En mettant à profit les investissements réalisés avant l’éclosion de la COVID-19, les femmes ont trouvé des moyens ingénieux de faire tourner le système. Elles ont maintenu, et parfois même intensifié les soins pendant la COVID-19 et d’autres crises qui ont touché simultanément le système de santé.

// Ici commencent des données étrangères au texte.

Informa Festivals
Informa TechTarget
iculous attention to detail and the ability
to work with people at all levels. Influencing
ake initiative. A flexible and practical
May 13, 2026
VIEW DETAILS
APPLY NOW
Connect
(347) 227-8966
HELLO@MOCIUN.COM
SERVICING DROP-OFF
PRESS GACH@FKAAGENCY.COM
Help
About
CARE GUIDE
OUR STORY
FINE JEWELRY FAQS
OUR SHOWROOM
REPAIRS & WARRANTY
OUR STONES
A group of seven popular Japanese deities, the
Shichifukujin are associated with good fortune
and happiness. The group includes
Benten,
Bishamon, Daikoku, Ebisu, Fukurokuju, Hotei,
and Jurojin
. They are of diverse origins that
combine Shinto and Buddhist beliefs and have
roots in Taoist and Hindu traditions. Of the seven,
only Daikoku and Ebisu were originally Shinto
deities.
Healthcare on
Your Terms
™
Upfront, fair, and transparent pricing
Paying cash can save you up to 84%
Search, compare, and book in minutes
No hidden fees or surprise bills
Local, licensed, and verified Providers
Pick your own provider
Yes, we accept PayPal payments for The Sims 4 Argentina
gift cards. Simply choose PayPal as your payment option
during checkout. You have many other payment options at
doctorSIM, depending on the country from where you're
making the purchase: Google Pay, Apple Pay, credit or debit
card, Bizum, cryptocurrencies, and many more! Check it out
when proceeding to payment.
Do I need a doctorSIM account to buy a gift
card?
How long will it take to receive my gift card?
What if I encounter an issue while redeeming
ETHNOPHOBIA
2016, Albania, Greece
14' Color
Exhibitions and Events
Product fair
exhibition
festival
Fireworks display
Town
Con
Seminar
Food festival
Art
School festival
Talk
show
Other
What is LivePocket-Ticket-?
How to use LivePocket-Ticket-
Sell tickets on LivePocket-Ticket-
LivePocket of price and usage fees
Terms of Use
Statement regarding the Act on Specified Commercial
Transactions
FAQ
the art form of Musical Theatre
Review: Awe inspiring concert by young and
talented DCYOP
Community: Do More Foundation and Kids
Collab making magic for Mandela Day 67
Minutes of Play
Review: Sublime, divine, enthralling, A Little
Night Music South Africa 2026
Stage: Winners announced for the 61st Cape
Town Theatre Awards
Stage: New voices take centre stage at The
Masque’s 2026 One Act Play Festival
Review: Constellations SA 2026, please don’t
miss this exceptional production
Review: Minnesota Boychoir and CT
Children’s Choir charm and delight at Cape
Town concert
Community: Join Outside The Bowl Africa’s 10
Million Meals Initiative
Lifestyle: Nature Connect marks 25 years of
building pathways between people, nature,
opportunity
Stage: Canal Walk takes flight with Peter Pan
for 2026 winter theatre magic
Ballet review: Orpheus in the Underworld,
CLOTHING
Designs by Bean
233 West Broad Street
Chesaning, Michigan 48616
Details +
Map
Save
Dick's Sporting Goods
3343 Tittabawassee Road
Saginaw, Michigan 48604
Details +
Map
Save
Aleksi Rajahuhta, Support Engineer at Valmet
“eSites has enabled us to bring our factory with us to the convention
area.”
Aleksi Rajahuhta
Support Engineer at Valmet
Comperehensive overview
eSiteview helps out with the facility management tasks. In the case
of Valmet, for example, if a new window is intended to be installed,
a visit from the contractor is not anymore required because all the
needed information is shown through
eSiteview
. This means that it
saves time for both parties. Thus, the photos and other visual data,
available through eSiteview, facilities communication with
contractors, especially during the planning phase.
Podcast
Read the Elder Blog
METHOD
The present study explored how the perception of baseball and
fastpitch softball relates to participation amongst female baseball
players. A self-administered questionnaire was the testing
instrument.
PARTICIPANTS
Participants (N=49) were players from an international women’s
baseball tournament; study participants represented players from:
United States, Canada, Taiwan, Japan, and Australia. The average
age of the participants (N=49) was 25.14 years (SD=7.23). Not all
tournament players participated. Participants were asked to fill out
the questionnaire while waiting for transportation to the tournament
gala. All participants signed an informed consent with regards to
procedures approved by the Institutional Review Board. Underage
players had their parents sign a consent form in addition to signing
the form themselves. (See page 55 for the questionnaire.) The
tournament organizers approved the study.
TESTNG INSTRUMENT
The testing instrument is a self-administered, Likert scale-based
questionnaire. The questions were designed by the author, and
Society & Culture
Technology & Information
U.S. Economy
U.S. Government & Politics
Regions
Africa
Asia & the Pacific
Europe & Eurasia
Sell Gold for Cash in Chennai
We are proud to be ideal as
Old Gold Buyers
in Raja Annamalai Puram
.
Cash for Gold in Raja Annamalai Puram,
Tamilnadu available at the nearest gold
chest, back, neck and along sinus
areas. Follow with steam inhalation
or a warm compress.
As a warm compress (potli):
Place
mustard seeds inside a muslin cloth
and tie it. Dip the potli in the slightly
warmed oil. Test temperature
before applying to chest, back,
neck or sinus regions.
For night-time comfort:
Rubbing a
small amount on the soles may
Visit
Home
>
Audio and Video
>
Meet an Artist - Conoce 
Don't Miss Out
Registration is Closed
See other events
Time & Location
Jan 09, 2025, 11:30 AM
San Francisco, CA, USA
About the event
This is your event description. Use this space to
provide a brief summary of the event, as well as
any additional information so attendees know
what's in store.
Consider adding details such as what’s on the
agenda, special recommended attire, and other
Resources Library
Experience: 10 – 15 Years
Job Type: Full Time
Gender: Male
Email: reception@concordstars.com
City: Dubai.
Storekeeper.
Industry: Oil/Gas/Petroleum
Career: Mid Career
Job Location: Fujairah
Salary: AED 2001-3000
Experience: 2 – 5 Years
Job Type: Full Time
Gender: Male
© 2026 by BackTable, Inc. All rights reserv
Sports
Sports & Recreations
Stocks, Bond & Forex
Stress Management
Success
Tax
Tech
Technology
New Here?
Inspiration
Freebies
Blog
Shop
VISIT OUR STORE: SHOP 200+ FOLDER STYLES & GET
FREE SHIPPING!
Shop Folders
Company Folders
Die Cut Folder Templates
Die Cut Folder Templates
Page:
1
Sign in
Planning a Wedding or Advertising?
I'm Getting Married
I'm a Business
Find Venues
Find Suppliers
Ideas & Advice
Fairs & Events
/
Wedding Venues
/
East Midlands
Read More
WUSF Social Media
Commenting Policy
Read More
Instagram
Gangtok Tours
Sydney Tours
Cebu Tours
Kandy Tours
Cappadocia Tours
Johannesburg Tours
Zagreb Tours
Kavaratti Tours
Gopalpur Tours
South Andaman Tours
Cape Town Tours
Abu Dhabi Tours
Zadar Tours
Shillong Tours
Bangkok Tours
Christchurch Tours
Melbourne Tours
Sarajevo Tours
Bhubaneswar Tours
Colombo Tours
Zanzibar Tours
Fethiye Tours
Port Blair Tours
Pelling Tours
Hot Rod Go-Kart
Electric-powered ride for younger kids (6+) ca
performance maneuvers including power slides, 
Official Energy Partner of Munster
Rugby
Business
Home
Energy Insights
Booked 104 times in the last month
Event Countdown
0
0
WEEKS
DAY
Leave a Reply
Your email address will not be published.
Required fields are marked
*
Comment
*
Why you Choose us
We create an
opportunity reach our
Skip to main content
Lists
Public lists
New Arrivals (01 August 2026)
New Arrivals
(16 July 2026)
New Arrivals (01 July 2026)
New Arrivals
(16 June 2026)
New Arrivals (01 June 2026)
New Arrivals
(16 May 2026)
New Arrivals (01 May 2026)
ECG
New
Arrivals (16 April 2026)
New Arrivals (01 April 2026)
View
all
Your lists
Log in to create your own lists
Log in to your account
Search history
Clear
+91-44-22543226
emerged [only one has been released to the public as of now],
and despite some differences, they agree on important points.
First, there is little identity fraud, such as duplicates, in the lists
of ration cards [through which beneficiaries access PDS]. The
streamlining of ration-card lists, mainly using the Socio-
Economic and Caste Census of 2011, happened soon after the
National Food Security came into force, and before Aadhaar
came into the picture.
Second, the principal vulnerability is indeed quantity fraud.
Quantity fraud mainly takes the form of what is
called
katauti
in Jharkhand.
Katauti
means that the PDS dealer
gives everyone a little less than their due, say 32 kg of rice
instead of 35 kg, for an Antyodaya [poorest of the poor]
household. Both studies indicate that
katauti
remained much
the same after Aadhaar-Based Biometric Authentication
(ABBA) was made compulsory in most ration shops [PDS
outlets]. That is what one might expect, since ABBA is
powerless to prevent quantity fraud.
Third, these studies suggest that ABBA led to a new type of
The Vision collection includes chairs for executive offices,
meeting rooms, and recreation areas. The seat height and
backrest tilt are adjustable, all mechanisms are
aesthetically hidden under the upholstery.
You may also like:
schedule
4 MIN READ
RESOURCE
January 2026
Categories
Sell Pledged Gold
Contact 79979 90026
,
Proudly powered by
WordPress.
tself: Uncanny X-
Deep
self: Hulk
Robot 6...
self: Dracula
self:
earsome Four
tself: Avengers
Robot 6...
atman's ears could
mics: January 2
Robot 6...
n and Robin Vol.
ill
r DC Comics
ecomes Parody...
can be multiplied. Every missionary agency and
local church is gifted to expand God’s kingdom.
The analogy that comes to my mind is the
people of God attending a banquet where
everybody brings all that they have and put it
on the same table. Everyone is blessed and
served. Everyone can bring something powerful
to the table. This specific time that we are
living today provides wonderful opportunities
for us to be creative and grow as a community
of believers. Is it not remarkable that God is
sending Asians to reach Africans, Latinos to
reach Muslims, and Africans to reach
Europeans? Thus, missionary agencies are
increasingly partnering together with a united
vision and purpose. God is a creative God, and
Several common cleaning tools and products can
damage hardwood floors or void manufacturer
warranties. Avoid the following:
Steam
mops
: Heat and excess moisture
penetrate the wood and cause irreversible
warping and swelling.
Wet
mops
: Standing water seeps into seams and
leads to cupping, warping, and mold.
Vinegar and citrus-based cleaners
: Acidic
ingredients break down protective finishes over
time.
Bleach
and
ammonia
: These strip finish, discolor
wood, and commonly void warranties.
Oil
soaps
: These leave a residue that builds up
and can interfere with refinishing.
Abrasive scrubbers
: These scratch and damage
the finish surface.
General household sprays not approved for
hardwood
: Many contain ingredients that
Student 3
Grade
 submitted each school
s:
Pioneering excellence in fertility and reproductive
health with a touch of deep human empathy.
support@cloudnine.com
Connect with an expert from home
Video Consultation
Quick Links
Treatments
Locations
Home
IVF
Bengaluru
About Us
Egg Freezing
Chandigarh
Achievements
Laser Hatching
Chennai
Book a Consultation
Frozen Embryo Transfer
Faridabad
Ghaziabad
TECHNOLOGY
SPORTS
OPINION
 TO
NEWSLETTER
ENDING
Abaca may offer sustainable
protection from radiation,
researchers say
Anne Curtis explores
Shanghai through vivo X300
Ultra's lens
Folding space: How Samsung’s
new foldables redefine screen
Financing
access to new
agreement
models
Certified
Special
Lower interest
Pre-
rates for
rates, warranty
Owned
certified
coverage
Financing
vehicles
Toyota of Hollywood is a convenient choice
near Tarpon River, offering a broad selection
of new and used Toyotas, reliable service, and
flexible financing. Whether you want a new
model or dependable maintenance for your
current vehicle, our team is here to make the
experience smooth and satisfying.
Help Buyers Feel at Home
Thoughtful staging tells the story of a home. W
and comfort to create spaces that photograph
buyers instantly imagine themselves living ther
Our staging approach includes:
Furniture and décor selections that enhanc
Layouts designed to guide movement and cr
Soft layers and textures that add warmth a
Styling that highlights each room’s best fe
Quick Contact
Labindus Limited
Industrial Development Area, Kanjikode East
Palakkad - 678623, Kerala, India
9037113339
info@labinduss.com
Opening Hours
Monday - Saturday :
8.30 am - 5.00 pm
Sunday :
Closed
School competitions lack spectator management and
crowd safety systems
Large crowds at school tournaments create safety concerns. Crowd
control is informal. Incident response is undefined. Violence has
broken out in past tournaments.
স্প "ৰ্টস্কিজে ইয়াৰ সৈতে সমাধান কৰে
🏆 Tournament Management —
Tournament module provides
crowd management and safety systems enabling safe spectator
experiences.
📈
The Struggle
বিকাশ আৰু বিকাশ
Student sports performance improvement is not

Des millions de femmes dans le monde ont été privées d’accès à des services essentiels en raison de la COVID-19 et du détournement des ressources vers la lutte contre la pandémie. Voici ce que les travailleuses de la santé ont accompli chaque fois qu’elles en avaient les moyens :

  • Fournir des services et de l’information. Des femmes appartenant à des associations d’épargne et de crédit au Myanmar ont suivi, grâce à leurs propres économies, des formations de secouriste et de sage-femme pendant les fermetures occasionnées par la COVID-19 afin de maintenir l’accès aux services de santé. Au Bangladesh, des professionnelles de la santé qualifiées sont devenues des agentes de vaccination agréées pour administrer les vaccins contre la COVID-19. En tout, elles ont fourni des services à 2,8 millions de personnes.
  • Innover grâce à la technologie. En Syrie, des travailleuses de la santé ont organisé des consultations de télémédecine en santé sexuelle et reproductive. Au Cameroun, des éducatrices pour les pairs ont offert des consultations et des services à plus de 32 000 personnes séropositives en l’espace de seulement 3 mois en ayant recours à WhatsApp, à la messagerie texte et à d’autres outils en ligne. Résultat : elles ont élargi l’accès aux services de 59 %.
  • Rendre les systèmes plus responsables. Au Malawi, des femmes et des jeunes filles se sont servies de fiches d’évaluation communautaires pour réclamer une hausse du budget national consacré à la santé sexuelle et reproductive, à un moment où la plupart des pays coupaient dans ces budgets pour investir dans la lutte contre la COVID-19. Au Niger, des groupes de femmes ont négocié une baisse du coût des services destinés aux femmes dans les dispensaires afin que les conséquences économiques de la COVID-19 ne privent pas les réfugiées et les personnes qui les accueillent de services essentiels.
  • Renforcer la solidarité. En Colombie, des femmes se sont battues pour que les travailleuses et travailleurs de la santé souffrant d’épuisement professionnel et d’autres conséquences de la COVID-19 aient accès à des services en santé mentale. En Tanzanie, les travailleuses de la santé se sont employées à gagner la confiance de la communauté, en particulier des jeunes, pour les inciter à consulter et à obtenir l’aide dont ils avaient besoin. Au Bénin, des femmes appartenant à des associations d’épargne et de crédit ont aidé de jeunes adolescentes tout juste mariées et des victimes de violences sexistes à obtenir des soins de santé et des services juridiques.
Mirwais Nasery/CARE
Mirwais Nasery/CARE

CE QU’IL RESTE À ACCOMPLIR :

  1. Exiger une définition plus inclusive du terme « travailleur de la santé de première ligne ».
  2. Élaborer des programmes avec et pour les travailleuses de la santé de première ligne, dont les travailleuses des services de santé communautaires. Les personnes qui travaillent sur le terrain méritent une place à la table des décisions.
  3. Exiger une protection suffisante, une rémunération équitable et le respect des travailleuses de la santé de première ligne.
  4. Investir dans des approches d’autonomisation pluridimensionnelles et transformatrices pour permettre aux travailleuses de la santé de première ligne de réaliser leur plein potentiel.
  5. Prioriser, financer et établir des partenariats locaux fondés sur l’équité et l’inclusion et dirigés par les groupes concernés, en particulier les femmes, les réfugiés et les autres populations marginalisées.
  6. Mettre au point des solutions technologiques inclusives, accessibles et centrées sur les personnes.
  7. Développer des stratégies transformatrices et adaptées au marché pour assurer la résilience des systèmes de santé.

NOUS GAGNONS TOUTES ET TOUS À VOIR DAVANTAGE DE FEMMES AFFIRMER LEUR LEADERSHIP DANS L’ENSEMBLE DES SECTEURS, DONT LA SANTÉ.